(Beginning of DATA LISTING)
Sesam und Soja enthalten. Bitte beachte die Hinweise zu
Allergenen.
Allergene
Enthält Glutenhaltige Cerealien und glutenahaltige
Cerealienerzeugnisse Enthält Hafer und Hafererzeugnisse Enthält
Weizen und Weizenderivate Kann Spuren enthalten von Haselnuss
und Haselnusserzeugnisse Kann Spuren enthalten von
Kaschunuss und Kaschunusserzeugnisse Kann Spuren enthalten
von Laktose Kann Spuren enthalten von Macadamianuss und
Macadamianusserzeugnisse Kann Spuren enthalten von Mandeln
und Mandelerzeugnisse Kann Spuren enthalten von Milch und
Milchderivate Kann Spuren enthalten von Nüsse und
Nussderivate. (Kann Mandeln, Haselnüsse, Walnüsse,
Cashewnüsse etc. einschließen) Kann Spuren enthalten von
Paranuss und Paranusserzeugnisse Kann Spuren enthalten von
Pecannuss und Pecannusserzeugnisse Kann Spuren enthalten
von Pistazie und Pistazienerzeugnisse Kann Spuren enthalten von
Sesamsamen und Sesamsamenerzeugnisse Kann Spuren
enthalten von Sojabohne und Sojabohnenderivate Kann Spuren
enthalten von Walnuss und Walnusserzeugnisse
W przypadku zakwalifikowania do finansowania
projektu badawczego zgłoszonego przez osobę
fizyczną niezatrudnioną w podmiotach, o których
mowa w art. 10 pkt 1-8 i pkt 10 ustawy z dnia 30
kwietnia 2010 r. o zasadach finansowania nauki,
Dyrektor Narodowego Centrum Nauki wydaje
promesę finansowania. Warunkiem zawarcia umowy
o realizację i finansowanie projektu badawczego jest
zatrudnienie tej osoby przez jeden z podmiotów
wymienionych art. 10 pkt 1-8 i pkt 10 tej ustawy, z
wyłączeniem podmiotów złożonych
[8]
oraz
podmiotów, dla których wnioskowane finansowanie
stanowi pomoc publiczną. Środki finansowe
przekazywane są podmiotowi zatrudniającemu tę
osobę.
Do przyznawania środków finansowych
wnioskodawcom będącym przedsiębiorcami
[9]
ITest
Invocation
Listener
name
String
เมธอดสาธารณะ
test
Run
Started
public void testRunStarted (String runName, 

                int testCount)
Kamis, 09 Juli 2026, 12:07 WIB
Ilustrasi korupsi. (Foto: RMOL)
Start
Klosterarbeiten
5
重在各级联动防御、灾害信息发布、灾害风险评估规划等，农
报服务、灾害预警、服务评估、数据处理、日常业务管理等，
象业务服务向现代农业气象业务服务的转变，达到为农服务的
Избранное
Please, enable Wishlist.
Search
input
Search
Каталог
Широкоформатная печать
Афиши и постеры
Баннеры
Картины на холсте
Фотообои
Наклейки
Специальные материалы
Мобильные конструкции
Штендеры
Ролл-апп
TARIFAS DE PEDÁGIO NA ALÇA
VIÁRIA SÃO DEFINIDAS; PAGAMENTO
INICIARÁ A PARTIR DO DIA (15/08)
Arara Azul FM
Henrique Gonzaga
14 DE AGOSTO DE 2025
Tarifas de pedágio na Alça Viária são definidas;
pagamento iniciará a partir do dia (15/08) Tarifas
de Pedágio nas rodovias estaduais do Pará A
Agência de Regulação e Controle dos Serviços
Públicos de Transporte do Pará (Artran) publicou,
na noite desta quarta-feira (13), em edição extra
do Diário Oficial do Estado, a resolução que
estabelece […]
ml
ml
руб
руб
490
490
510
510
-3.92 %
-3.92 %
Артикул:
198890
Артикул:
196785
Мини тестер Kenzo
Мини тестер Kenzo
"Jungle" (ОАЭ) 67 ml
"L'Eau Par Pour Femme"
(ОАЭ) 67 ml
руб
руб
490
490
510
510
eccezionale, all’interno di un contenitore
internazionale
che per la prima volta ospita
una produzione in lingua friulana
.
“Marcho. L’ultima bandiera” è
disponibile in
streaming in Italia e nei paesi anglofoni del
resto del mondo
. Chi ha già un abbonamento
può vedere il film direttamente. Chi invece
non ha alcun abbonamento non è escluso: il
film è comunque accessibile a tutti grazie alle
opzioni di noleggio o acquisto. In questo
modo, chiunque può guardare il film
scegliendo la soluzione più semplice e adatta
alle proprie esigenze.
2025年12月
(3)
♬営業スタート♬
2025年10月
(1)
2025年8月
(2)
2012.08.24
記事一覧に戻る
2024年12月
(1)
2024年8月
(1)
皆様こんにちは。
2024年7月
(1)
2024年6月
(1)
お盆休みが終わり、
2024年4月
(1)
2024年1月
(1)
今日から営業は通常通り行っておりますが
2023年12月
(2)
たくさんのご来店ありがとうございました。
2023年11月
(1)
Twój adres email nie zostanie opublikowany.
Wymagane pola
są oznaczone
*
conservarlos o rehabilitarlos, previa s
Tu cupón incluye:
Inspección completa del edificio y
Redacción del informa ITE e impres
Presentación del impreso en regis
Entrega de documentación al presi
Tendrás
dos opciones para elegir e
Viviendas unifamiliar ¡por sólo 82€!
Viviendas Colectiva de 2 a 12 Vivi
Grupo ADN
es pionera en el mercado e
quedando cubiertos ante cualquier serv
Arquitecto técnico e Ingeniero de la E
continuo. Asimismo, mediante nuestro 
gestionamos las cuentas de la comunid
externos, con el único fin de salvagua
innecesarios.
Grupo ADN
(End of DATA LISTING)
Only the lines from the beginning of the entries through the line bearing "fizyczną niezatrudnioną w" should be returned, each exactly as written.

* [SOLUTION TO THIS PROBLEM]:
Sesam und Soja enthalten. Bitte beachte die Hinweise zu
Allergenen.
Allergene
Enthält Glutenhaltige Cerealien und glutenahaltige
Cerealienerzeugnisse Enthält Hafer und Hafererzeugnisse Enthält
Weizen und Weizenderivate Kann Spuren enthalten von Haselnuss
und Haselnusserzeugnisse Kann Spuren enthalten von
Kaschunuss und Kaschunusserzeugnisse Kann Spuren enthalten
von Laktose Kann Spuren enthalten von Macadamianuss und
Macadamianusserzeugnisse Kann Spuren enthalten von Mandeln
und Mandelerzeugnisse Kann Spuren enthalten von Milch und
Milchderivate Kann Spuren enthalten von Nüsse und
Nussderivate. (Kann Mandeln, Haselnüsse, Walnüsse,
Cashewnüsse etc. einschließen) Kann Spuren enthalten von
Paranuss und Paranusserzeugnisse Kann Spuren enthalten von
Pecannuss und Pecannusserzeugnisse Kann Spuren enthalten
von Pistazie und Pistazienerzeugnisse Kann Spuren enthalten von
Sesamsamen und Sesamsamenerzeugnisse Kann Spuren
enthalten von Sojabohne und Sojabohnenderivate Kann Spuren
enthalten von Walnuss und Walnusserzeugnisse
W przypadku zakwalifikowania do finansowania
projektu badawczego zgłoszonego przez osobę
fizyczną niezatrudnioną w podmiotach, o których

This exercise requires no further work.